I want to make something clear - in all cases that I've seen these knives are not repairable in any normal sense of the term. If a repair is possible it could only be made by grinding down the entire side(s) of the knife to match the lowest part of the overgrind as well as re-profiling. A repair of this size is nearly the same as grinding a knife by using the stock removal method - it's a major job. No one - I repeat - no one is doing this repair to a Moritaka using waterstones. 

To clarify even further, the hole in the edge is sloppy grinding from the sides of the blade just above the edge (not from overgrinding the edge itself) that gets deeper and deeper as you remove steel from the edge while sharpening. This is not the same thing as seen on yanagis and other similar (to Moritaka) ground knives such as Takeda, etc.
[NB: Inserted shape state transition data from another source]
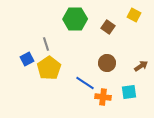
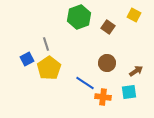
green hexagon: moved 4 px right, 2 px up; rotated 20 degrees counterclockwise
brown arrow: moved 5 px left, 5 px down
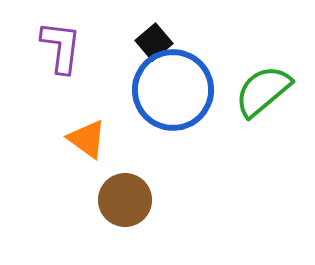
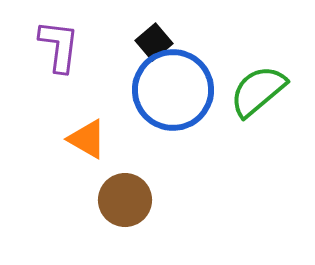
purple L-shape: moved 2 px left, 1 px up
green semicircle: moved 5 px left
orange triangle: rotated 6 degrees counterclockwise
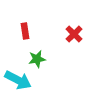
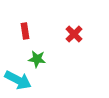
green star: rotated 18 degrees clockwise
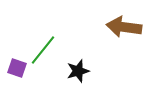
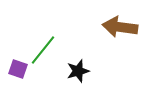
brown arrow: moved 4 px left
purple square: moved 1 px right, 1 px down
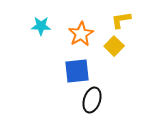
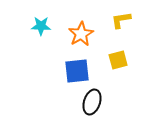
yellow square: moved 4 px right, 14 px down; rotated 30 degrees clockwise
black ellipse: moved 2 px down
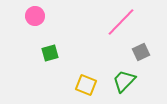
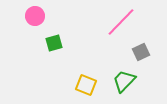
green square: moved 4 px right, 10 px up
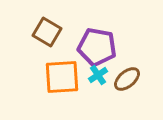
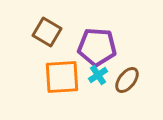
purple pentagon: rotated 6 degrees counterclockwise
brown ellipse: moved 1 px down; rotated 12 degrees counterclockwise
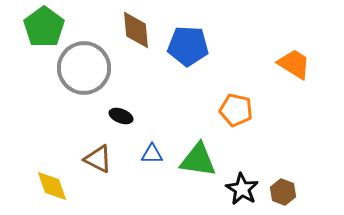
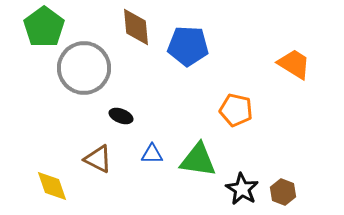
brown diamond: moved 3 px up
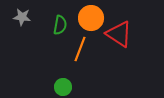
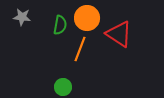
orange circle: moved 4 px left
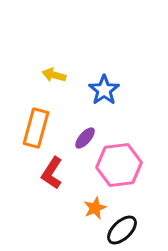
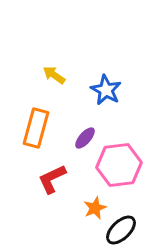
yellow arrow: rotated 20 degrees clockwise
blue star: moved 2 px right; rotated 8 degrees counterclockwise
red L-shape: moved 6 px down; rotated 32 degrees clockwise
black ellipse: moved 1 px left
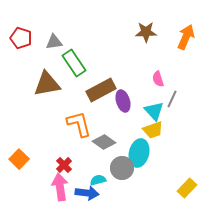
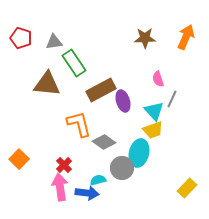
brown star: moved 1 px left, 6 px down
brown triangle: rotated 16 degrees clockwise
In fact the only knives that I've ever seen this specific problem on (in quantity) are Moritakas and (as a group) custom US kitchen knife makers who use 2" wide belts. This is not a common problem from Japanese makers.


----------



## labor of love (Apr 5, 2012)

I'm not offended at all! If the tables had been reversed I wouldve tried my best to make a snappy comeback!


----------



## El Pescador (Apr 5, 2012)

labor of love said:


> Like I said earlier, I'm no fan of moritaka. The ks clone was calling my name. I'm glad I got a chance to test out both the ks profile and augami super steel. I'll never purchase another moritaka. But I'm happy with this purchase.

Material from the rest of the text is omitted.